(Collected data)
-- Opening Marker --
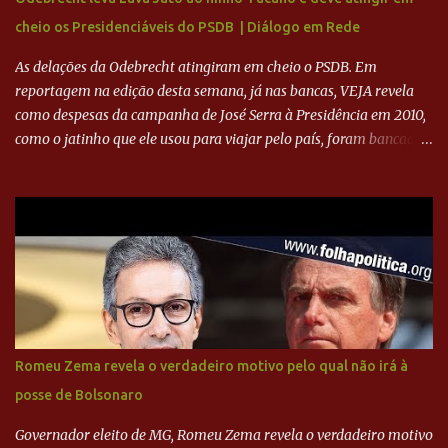
ADVOGADO DO CRUZEIRO NA SAF EXPLICA SITUAÇÃO DO
cheio os Presidenciáveis do PSDB | Diálogo em Rede
CRUZEIRO - RONALDO COMPROU 90% DAS AÇÕES DO CLUBE
As delações da Odebrecht atingiram em cheio o PSDB. Em
reportagem na edição desta semana, já nas bancas, VEJA revela
como despesas da campanha de José Serra à Presidência em 2010,
como o jatinho que ele usou para viajar pelo país, foram bancadas
com dinheiro sujo da Odebrecht. Brasília - O presidente nacional
do PSDB, senador Aécio Neves, o ex-presidente da Fernando
Henrique Cardoso, e governadores tucanos em reunião na sede da
Executiva Nacional do PSDB (Valter Campanato/Agência Brasil) O
texto também põe fim a um mistério: três fontes confirmaram à
revista que o codinome “santo” que aparece em planilhas da
empreiteira refere-se ao governador de São Paulo, Geraldo
Alckmin (PSDB) — nenhum deles, no entanto, disse ter negociado
diretamente com o paulista. Depoimentos mostram como o
Romeu Zema revela o verdadeiro motivo pelo qual não irá à
dinheiro da Odebrecht bancou a campanha de Serra em 2010 Leia
posse de Bolsonaro
mais... A Lava Jato chega ao PSDB | VEJA.com
Governador eleito de MG, Romeu Zema revela o verdadeiro motivo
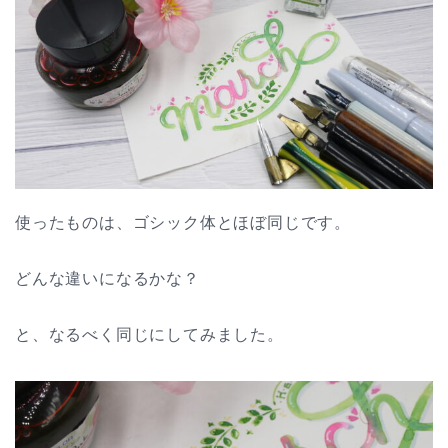
使ったものは、ゴシック体とほぼ同じです。
どんな違いになるかな？
と、なるべく同じにしてみました。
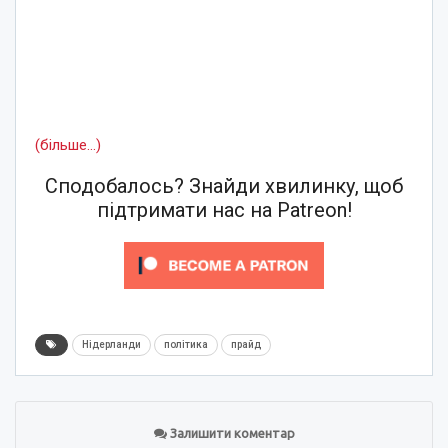
(більше…)
Сподобалось? Знайди хвилинку, щоб
підтримати нас на Patreon!
Нідерланди
політика
прайд
Залишити коментар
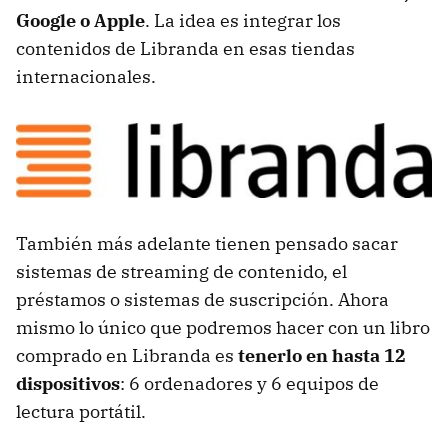
Google o Apple
. La idea es integrar los
contenidos de Libranda en esas tiendas
internacionales.
También más adelante tienen pensado sacar
sistemas de streaming de contenido, el
préstamos o sistemas de suscripción. Ahora
mismo lo único que podremos hacer con un libro
comprado en Libranda es
tenerlo en hasta 12
dispositivos
: 6 ordenadores y 6 equipos de
lectura portátil.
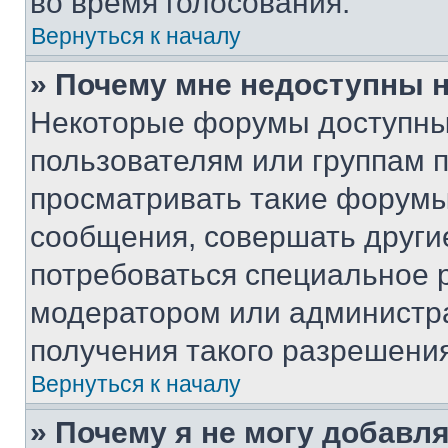
во время голосования.
Вернуться к началу
» Почему мне недоступны
Некоторые форумы доступны
пользователям или группам 
просматривать такие форумы,
сообщения, совершать други
потребоваться специальное 
модератором или администр
получения такого разрешения
Вернуться к началу
» Почему я не могу добавл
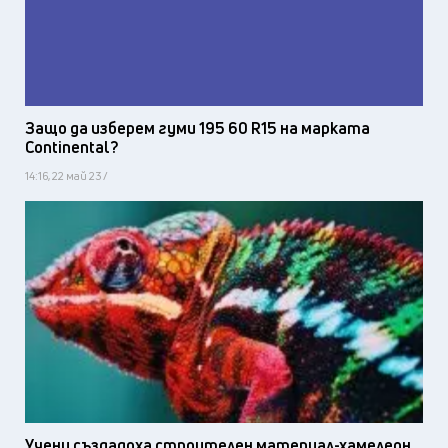
Защо да изберем гуми 195 60 R15 на марката
Continental?
14:16, 22 май 23 /
Учени създадоха строителен материал-хамелеон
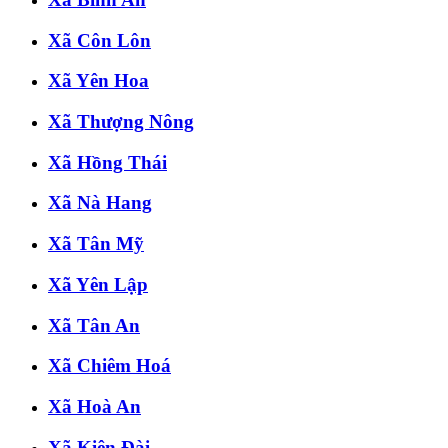
Xã Côn Lôn
Xã Yên Hoa
Xã Thượng Nông
Xã Hồng Thái
Xã Nà Hang
Xã Tân Mỹ
Xã Yên Lập
Xã Tân An
Xã Chiêm Hoá
Xã Hoà An
Xã Kiên Đài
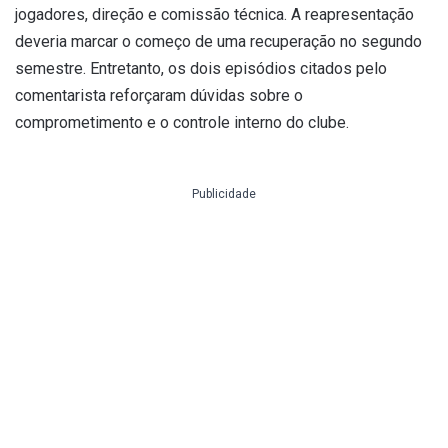
jogadores, direção e comissão técnica. A reapresentação
deveria marcar o começo de uma recuperação no segundo
semestre. Entretanto, os dois episódios citados pelo
comentarista reforçaram dúvidas sobre o
comprometimento e o controle interno do clube.
Publicidade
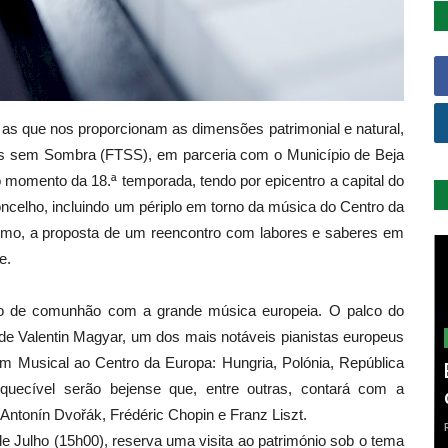
as que nos proporcionam as dimensões patrimonial e natural,
as sem Sombra (FTSS), em parceria com o Município de Beja
o momento da 18.ª temporada, tendo por epicentro a capital do
oncelho, incluindo um périplo em torno da música do Centro da
ximo, a proposta de um reencontro com labores e saberes em
e.
o de comunhão com a grande música europeia. O palco do
 de Valentin Magyar, um dos mais notáveis pianistas europeus
em Musical ao Centro da Europa: Hungria, Polónia, República
uecível serão bejense que, entre outras, contará com a
Antonín Dvořák, Frédéric Chopin e Franz Liszt.
de Julho (15h00), reserva uma visita ao património sob o tema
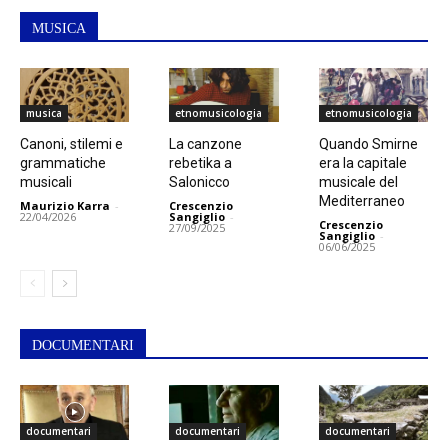
MUSICA
musica
etnomusicologia
etnomusicologia
Canoni, stilemi e
La canzone
Quando Smirne
grammatiche
rebetika a
era la capitale
musicali
Salonicco
musicale del
Mediterraneo
Maurizio Karra
-
Crescenzio
22/04/2026
Sangiglio
-
Crescenzio
27/09/2025
Sangiglio
-
06/06/2025
DOCUMENTARI
documentari
documentari
documentari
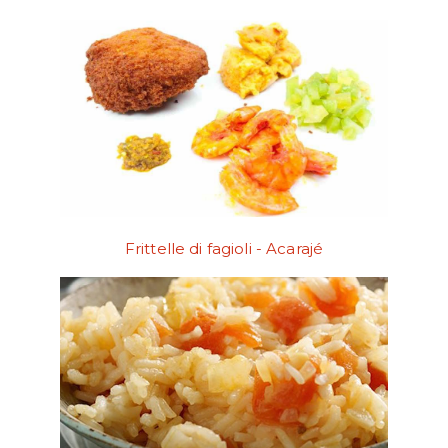
Frittelle di fagioli - Acarajé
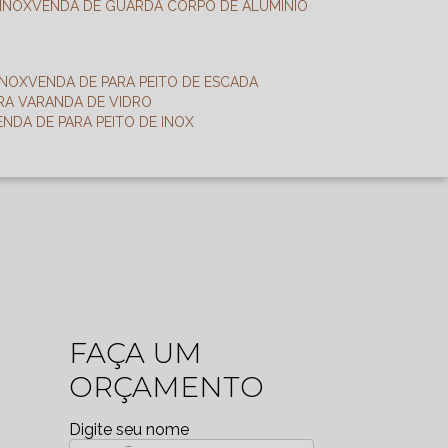
 INOX
VENDA DE GUARDA CORPO DE ALUMÍNIO
INOX
VENDA DE PARA PEITO DE ESCADA
ARA VARANDA DE VIDRO
VENDA DE PARA PEITO DE INOX
FAÇA UM
ORÇAMENTO
Digite seu nome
-- Closing Marker --
▸ **The task**
Reading through the preceding records, tally each line that holds the word "Libranda" and give the tally by itself.

▸ **Written solution**
2